= Beginning of Section =
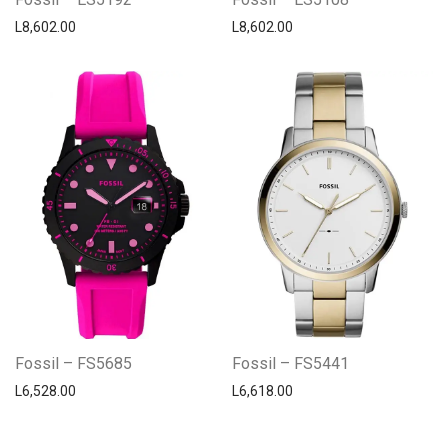
L
8,602.00
L
8,602.00
Fossil – FS5685
Fossil – FS5441
L
6,528.00
L
6,618.00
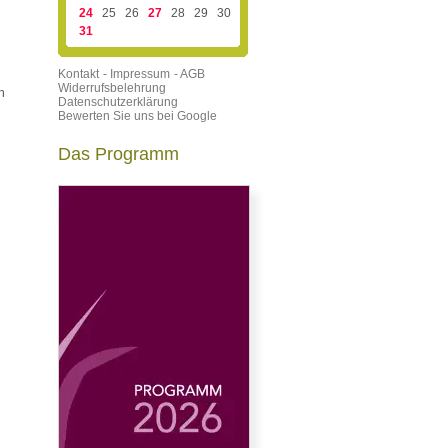
24
25
26
27
28
29
30
31
Kontakt
- Impressum
- AGB
Widerrufsbelehrung
n
Datenschutzerklärung
Bewerten Sie uns bei Google
Das Programm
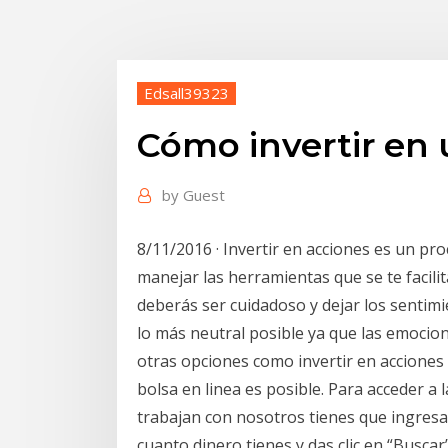
Edsall39323
Cómo invertir en 
by
Guest
8/11/2016 · Invertir en acciones es un pro
manejar las herramientas que se te facilit
deberás ser cuidadoso y dejar los sentimi
lo más neutral posible ya que las emocio
otras opciones como invertir en acciones on
bolsa en linea es posible. Para acceder a 
trabajan con nosotros tienes que ingresa
cuanto dinero tienes y das clic en “Buscar”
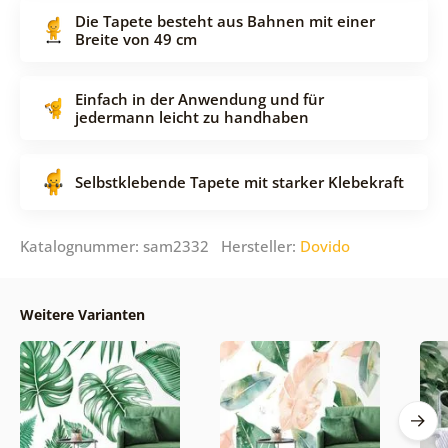
Die Tapete besteht aus Bahnen mit einer
Breite von 49 cm
Einfach in der Anwendung und für
jedermann leicht zu handhaben
Selbstklebende Tapete mit starker Klebekraft
Katalognummer: sam2332 Hersteller:
Dovido
Weitere Varianten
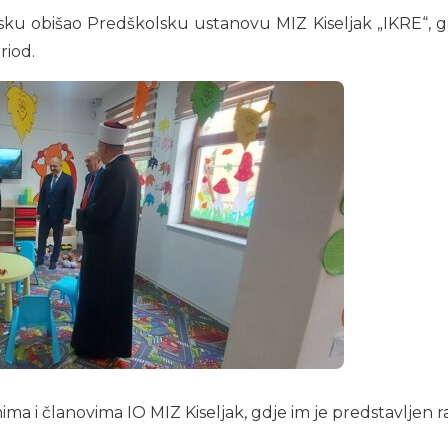
asku obišao Predškolsku ustanovu MIZ Kiseljak „IKRE“, gd
riod.
ima i članovima IO MIZ Kiseljak, gdje im je predstavljen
= End of Section =
WORK ORDER. Omit all pictures and repeat the rest of the records verbatim.

EXERCISE SOLUTION.
L
8,602.00
L
8,602.00
Fossil – FS5685
Fossil – FS5441
L
6,528.00
L
6,618.00
24
25
26
27
28
29
30
31
Kontakt
- Impressum
- AGB
Widerrufsbelehrung
n
Datenschutzerklärung
Bewerten Sie uns bei Google
Das Programm
Edsall39323
Cómo invertir en 
by
Guest
8/11/2016 · Invertir en acciones es un pro
manejar las herramientas que se te facilit
deberás ser cuidadoso y dejar los sentimi
lo más neutral posible ya que las emocio
otras opciones como invertir en acciones on
bolsa en linea es posible. Para acceder a 
trabajan con nosotros tienes que ingresa
cuanto dinero tienes y das clic en “Buscar”
Die Tapete besteht aus Bahnen mit einer
Breite von 49 cm
Einfach in der Anwendung und für
jedermann leicht zu handhaben
Selbstklebende Tapete mit starker Klebekraft
Katalognummer: sam2332 Hersteller:
Dovido
Weitere Varianten
asku obišao Predškolsku ustanovu MIZ Kiseljak „IKRE“, gd
riod.
ima i članovima IO MIZ Kiseljak, gdje im je predstavljen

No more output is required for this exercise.